As a fervent baseball fan (Chicago Cubs), I cannot let the Adam Jones incident go without comment. Jones is an outfielder with the Baltimore Orioles, and a very good player. On Monday, while playing at Boston's Fenway Park, he was taunted by a group of fans in the bleachers. Someone threw a bag of peanuts at him and Jones heard someone hurl the n-word at him more than once as well. (Jones is black.)
My God- are we back to 1947? That was when Jackie Robinson broke in with the Brooklyn Dodgers as baseball's first black major leaguer. Robinson was subjected to rejection by some of his teammates, and took a ton of abuse from fans around the league as well as bench jockeys from other teams. Today, Robinson is revered not just because he was a great player, but more for his courage.
Seventy years later, after we have seen Willie Mays, Roberto Clemente, Henry Aaron, Ernie Banks, names I could go on forever listing, Adam Jones gets called the n-word in Fenway Park in 2017?
Red Sox fans have always been known to be tough on visiting players. If kept clean, it is part of the game's tradition. Jones himself has acknowledged that. This is not clean. As far as I know, racial epithets were not part of the Fenway Park tradition over the many decades of its existence.
To their credit, the Red Sox have responded appropriately. Approximately 30 fans were ejected after the Jones incident. The team has apologized and team owners met with Jones today to apologize personally. When Jones came to the plate for the first time tonight, he was given a standing ovation. Obviously, the entire city of Boston, a city with a troubled racial history, is embarrassed. A few knuckleheads have made Red Sox nation look bad.
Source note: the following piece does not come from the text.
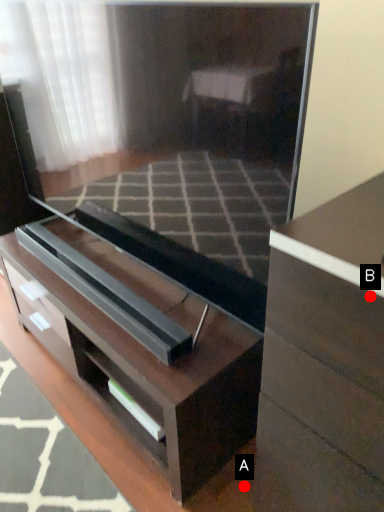 Question: Two points are circled on the image, labeled by A and B beside each circle. Among these points, which one is nearest to the camera?

Choices:
 (A) A is closer
 (B) B is closer

Answer: (B)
It is more coincidental than anything else, but the Red Sox were the last team to integrate when they brought up Pumpsie Green in the late 1950s. More to the point, baseball hardly needs this incident. Aside from the obvious wrong, it comes at a time when the sport is still struggling to attract young African-Americans back to the game. For years now, African-American youngsters have been choosing football and basketball over baseball. Right now, there are only 62 African-American players in the major leagues. That is unacceptably low. Most of the black players you see in MLB now are Latin American players from the Caribbean. The issue is not that teams are discriminating against African-American players. The business is winning, pure and simple. The problem, as stated, is that African-American kids are not being drawn to the game as before. Go to a ballpark and count how many black fans are there. Perhaps, economics is an issue since ticket and concession prices are so high. I firmly believe that if kids don't go to see the major leaguers play-and the minor leaguers as well- they probably won't spend much time playing the sport. When I was young and playing semi-pro and college baseball, I was playing with and against black ballplayers hoping just like me to make it into pro ball. (I failed.) For a year or so, I even played on a semi-pro team in which I was one of two white players. We had been invited to join the team and there was no problem. We were teammates in every sense of the word. One of them, who was older, had played pro ball at Reno, and he told me a bit about the discrimination he faced. It all was a great life's lesson for me.
But I digress.
The Jones incident reminds us that even though we may disagree with certain issues like Black Lives Matter, police shootings, and what constitutes actual racism, that some anti-black racism is still out there. The Jones incident is not a liberal-conservative issue. Nobody should be subjected to that.